Por su parte, Rafael Fabián Gareca Lema,  es un voluntario de 20 años que desarrolló un proyecto que consiste, en pocas palabras, en crear una escuela de voluntarios.

“El voluntariado a trazado los sueños que tengo hoy en día, y me gustaría que lo haga para otras personas”, asegura el joven de ojos marrones y frondosas cejas, que empezó a involucrarse activamente en el voluntariado a sus 15 años.

Contrario a la vida de cualquier adolescente, el fútbol y el colegio dejaron de ser sus únicas prioridades hace cinco años, para cargar consigo una mochila más pesada que la de los útiles escolares.

Rafael empezó a cargar la mochila de la realidad, en la que veía situaciones que no le gustaban y quería hacer algo para ayudar a transformarlas.

Era una mochila pesada, pero pronto descubriría que sus acciones podían reducir aquel peso.

“Yo divido mi vida en dos mitades, una es la parte académica y la otra es poner en práctica todo eso para ayudar a las personas a través del voluntariado”, dice mientras desvía la mirada, como quien mira al horizonte, dejando ver sus infinitas pestañas negras.

Gracias al voluntariado y a sus excelentes notas, Rafael pudo ganar  becas que le abrieron los ojos.

Una de estas becas fue  la Winter Institute, a través de la cual Rafael pudo asistir durante cinco semanas a los lugares más representativos de Estados Unidos. Allí, gracias a la ayuda de sus mentores, Rafael empezó a desarrollar un proyecto que consiste en la formación de líderes sociales, basado en las enseñanzas que tuvo en el país anglosajón.

20 becarios ya fueron seleccionados para ser parte de este programa de formación de líderes. Los jóvenes beneficiarios asistirán todos los sábados a cursos y talleres sobre liderazgo, política y democracia, innovación y emprendimientos y finalmente, cultura y migración.

Rafael se formó como líder y voluntario gracias al programa American Leaders del Centro Boliviano Americano.

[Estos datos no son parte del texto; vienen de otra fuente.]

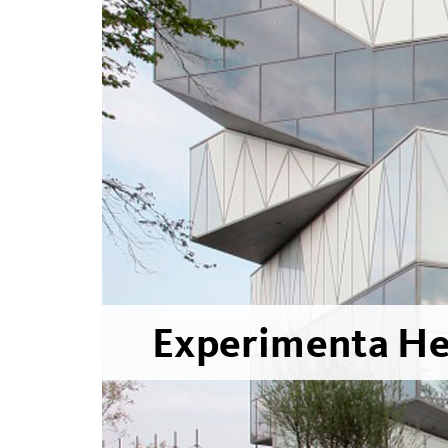
Experimenta He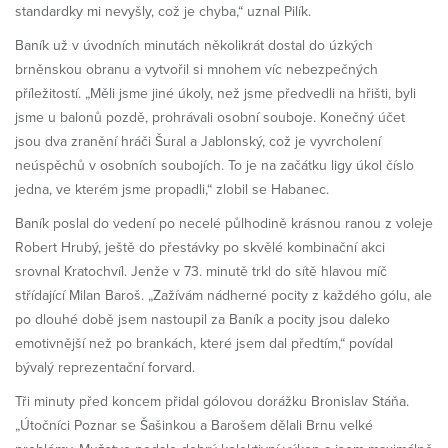
standardky mi nevyšly, což je chyba,“ uznal Pilík.
Baník už v úvodních minutách několikrát dostal do úzkých
brněnskou obranu a vytvořil si mnohem víc nebezpečných
příležitostí. „Měli jsme jiné úkoly, než jsme předvedli na hřišti, byli
jsme u balonů pozdě, prohrávali osobní souboje. Konečný účet
jsou dva zranění hráči Šural a Jablonský, což je vyvrcholení
neúspěchů v osobních soubojích. To je na začátku ligy úkol číslo
jedna, ve kterém jsme propadli,“ zlobil se Habanec.
Baník poslal do vedení po necelé půlhodině krásnou ranou z voleje
Robert Hrubý, ještě do přestávky po skvělé kombinační akci
srovnal Kratochvíl. Jenže v 73. minutě trkl do sítě hlavou míč
střídající Milan Baroš. „Zažívám nádherné pocity z každého gólu, ale
po dlouhé době jsem nastoupil za Baník a pocity jsou daleko
emotivnější než po brankách, které jsem dal předtím,“ povídal
bývalý reprezentační forvard.
Tři minuty před koncem přidal gólovou dorážku Bronislav Stáňa.
„Útočníci Poznar se Šašinkou a Barošem dělali Brnu velké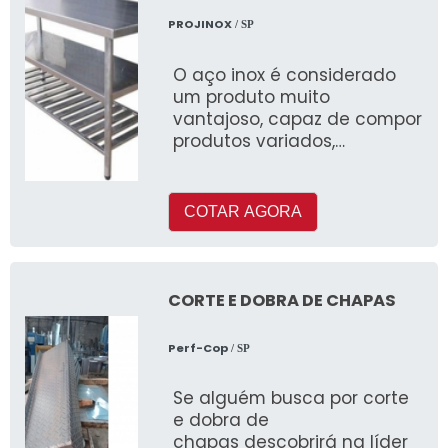
PROJINOX
/ SP
O aço inox é considerado
um produto muito
vantajoso, capaz de compor
produtos variados,
oferecendo uma grande
diversidade de benefícios
COTAR AGORA
CORTE E DOBRA DE CHAPAS
Perf-Cop
/ SP
Se alguém busca por corte
e dobra de
chapas descobrirá na líder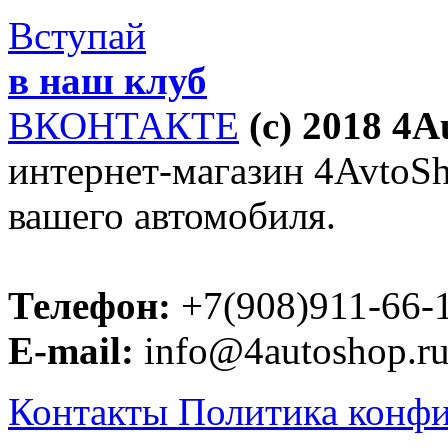
Вступай
в наш клуб
ВКОНТАКТЕ
(c) 2018 4
интернет-магазин 4AvtoSho
вашего автомобиля.
Телефон:
+7(908)911-66-
E-mail:
info@4autoshop.r
Контакты
Политика конф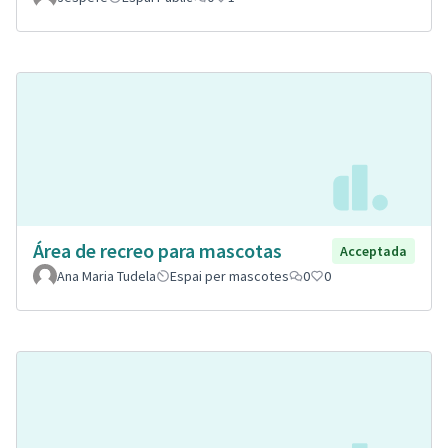
Área de recreo para mascotas
Acceptada
Ana Maria Tudela
Espai per mascotes
0
0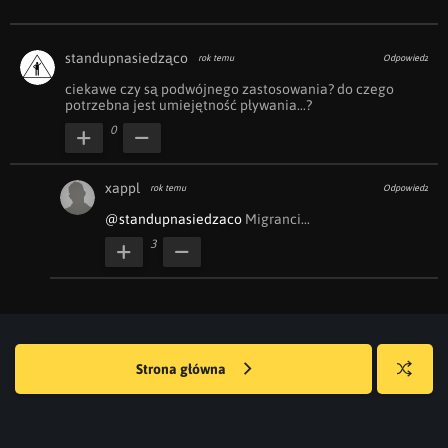
standupnasiedząco
rok temu
Odpowiedz
ciekawe czy są podwójnego zastosowania? do czego 
potrzebna jest umiejętność pływania...?
0
xappl
rok temu
Odpowiedz
@standupnasiedzaco
 Migranci...
3
Strona główna
Losuj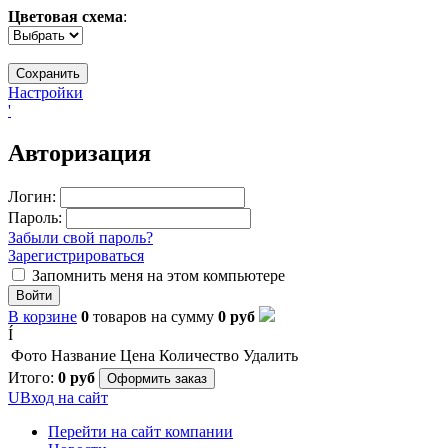
Цветовая схема
:
Настройки
'
Авторизация
Логин:
Пароль:
Забыли свой пароль?
Зарегистрироваться
Запомнить меня на этом компьютере
Войти
В корзине
0
товаров
на сумму
0
руб
Í
Фото
Название
Цена
Количество
Удалить
Итого:
0
руб
Оформить заказ
U
Вход на сайт
Перейти на сайт компании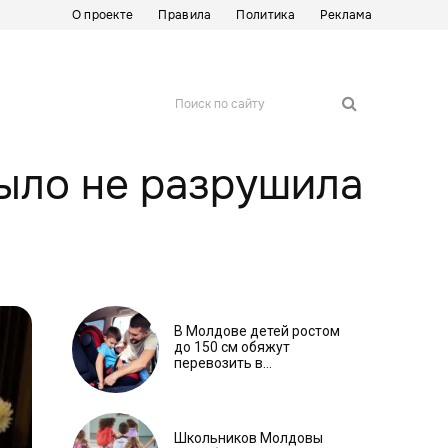
О проекте
Правила
Политика
Реклама
Поиск по сайту
было не разрушила
В Молдове детей ростом
до 150 см обяжут
перевозить в
автокреслах независимо
от возраста
Школьников Молдовы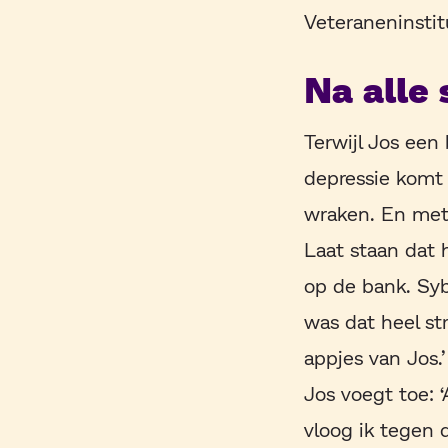
Veteraneninstitu
Na alle 
Terwijl Jos een
depressie komt 
wraken. En met J
Laat staan dat h
op de bank. Syb
was dat heel str
appjes van Jos.’
Jos voegt toe: ‘
vloog ik tegen 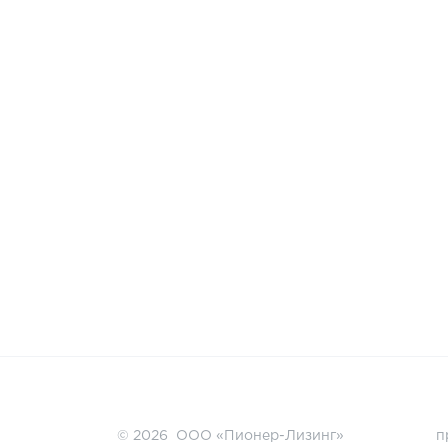
© 2026 ООО «Пионер-Лизинг»
п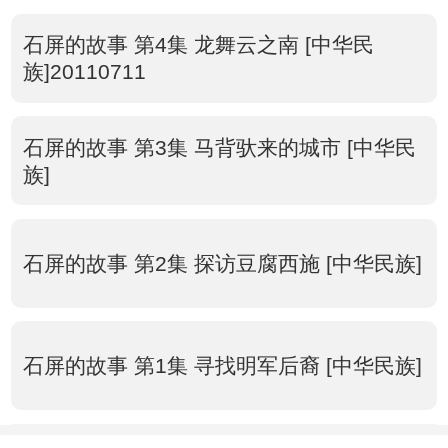
石屏的故事 第4集 龙舞云之南 [中华民
族]20110711
石屏的故事 第3集 马背驮来的城市 [中华民
族]
石屏的故事 第2集 探访豆腐西施 [中华民族]
石屏的故事 第1集 寻找明军后裔 [中华民族]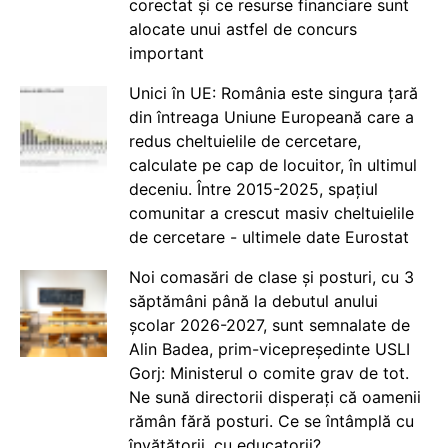
corectat și ce resurse financiare sunt
alocate unui astfel de concurs
important
Unici în UE: România este singura țară
din întreaga Uniune Europeană care a
redus cheltuielile de cercetare,
calculate pe cap de locuitor, în ultimul
deceniu. Între 2015-2025, spațiul
comunitar a crescut masiv cheltuielile
de cercetare - ultimele date Eurostat
Noi comasări de clase și posturi, cu 3
săptămâni până la debutul anului
școlar 2026-2027, sunt semnalate de
Alin Badea, prim-vicepreședinte USLI
Gorj: Ministerul o comite grav de tot.
Ne sună directorii disperați că oamenii
rămân fără posturi. Ce se întâmplă cu
învățătorii, cu educatorii?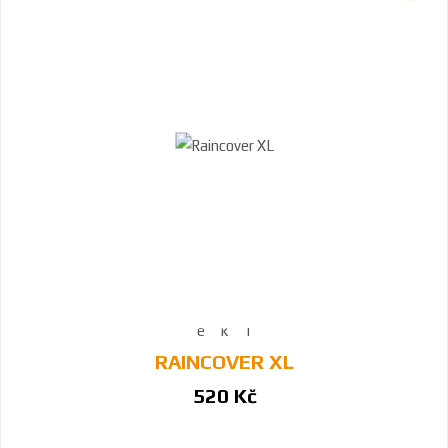
RAINCOVER XL
520 Kč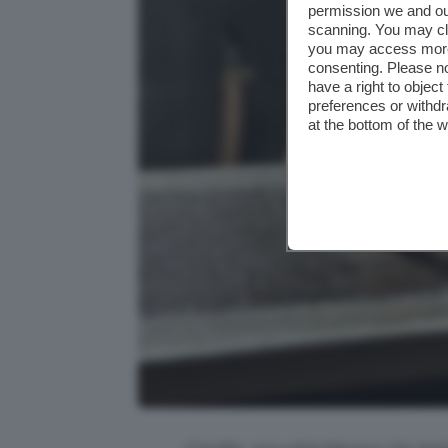
permission we and o
scanning. You may cl
you may access more 
consenting. Please no
have a right to objec
preferences or withdr
at the bottom of the 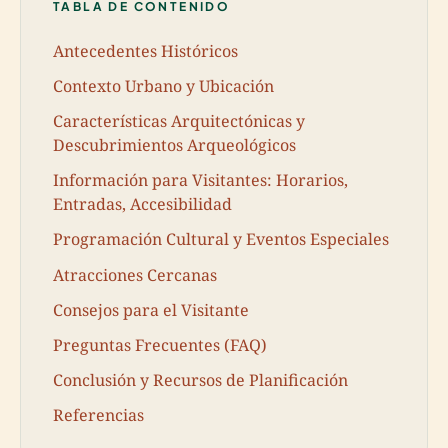
TABLA DE CONTENIDO
Antecedentes Históricos
Contexto Urbano y Ubicación
Características Arquitectónicas y
Descubrimientos Arqueológicos
Información para Visitantes: Horarios,
Entradas, Accesibilidad
Programación Cultural y Eventos Especiales
Atracciones Cercanas
Consejos para el Visitante
Preguntas Frecuentes (FAQ)
Conclusión y Recursos de Planificación
Referencias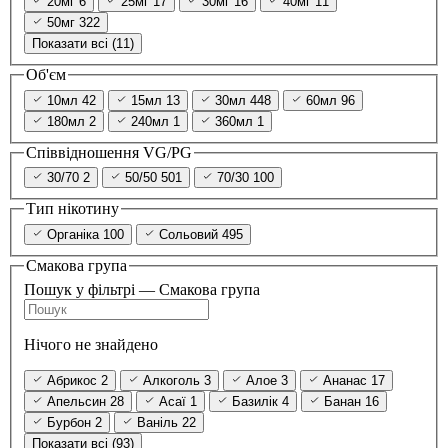
20мг
6
25мг
17
30мг
16
40мг
11
50мг
322
Показати всі (11)
Об'єм
10мл
42
15мл
13
30мл
448
60мл
96
180мл
2
240мл
1
360мл
1
Співвідношення VG/PG
30/70
2
50/50
501
70/30
100
Тип нікотину
Органіка
100
Сольовий
495
Смакова група
Пошук у фільтрі — Смакова група
Нічого не знайдено
Абрикос
2
Алкоголь
3
Алое
3
Ананас
17
Апельсин
28
Асаї
1
Базилік
4
Банан
16
Бурбон
2
Ваніль
22
Показати всі (93)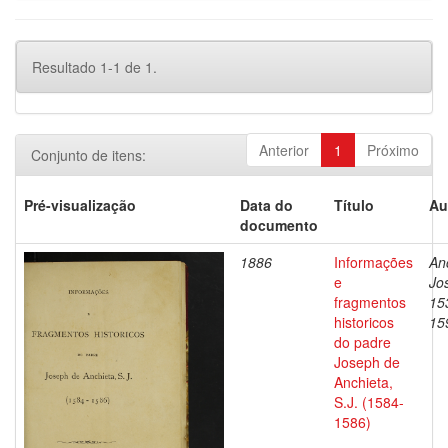
Resultado 1-1 de 1.
Anterior
1
Próximo
Conjunto de itens:
Pré-visualização
Data do
Título
Au
documento
1886
Informações
An
e
Jo
fragmentos
15
historicos
15
do padre
Joseph de
Anchieta,
S.J. (1584-
1586)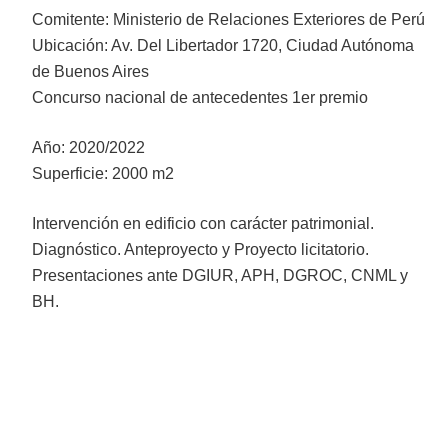
Comitente: Ministerio de Relaciones Exteriores de Perú
Ubicación: Av. Del Libertador 1720, Ciudad Autónoma
de Buenos Aires
Concurso nacional de antecedentes 1er premio
Año: 2020/2022
Superficie: 2000 m2
Intervención en edificio con carácter patrimonial.
Diagnóstico. Anteproyecto y Proyecto licitatorio.
Presentaciones ante DGIUR, APH, DGROC, CNML y
BH.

Los seleccionados son universitarios y jóvenes del área rural, quienes tendrán una parte teórica, además de participar activamente en su formación como voluntarios, involucrándose con diferentes organizaciones que los ayudarán en su formación como líderes sociales.

La denominada escuela de voluntarios, promete plantar la semilla de lo que significará el comienzo de un cambio social en la ciudad.

Rafael espera que estos pequeños esfuerzos se acumulen y, en consecuencia, cambien la vida de las personas.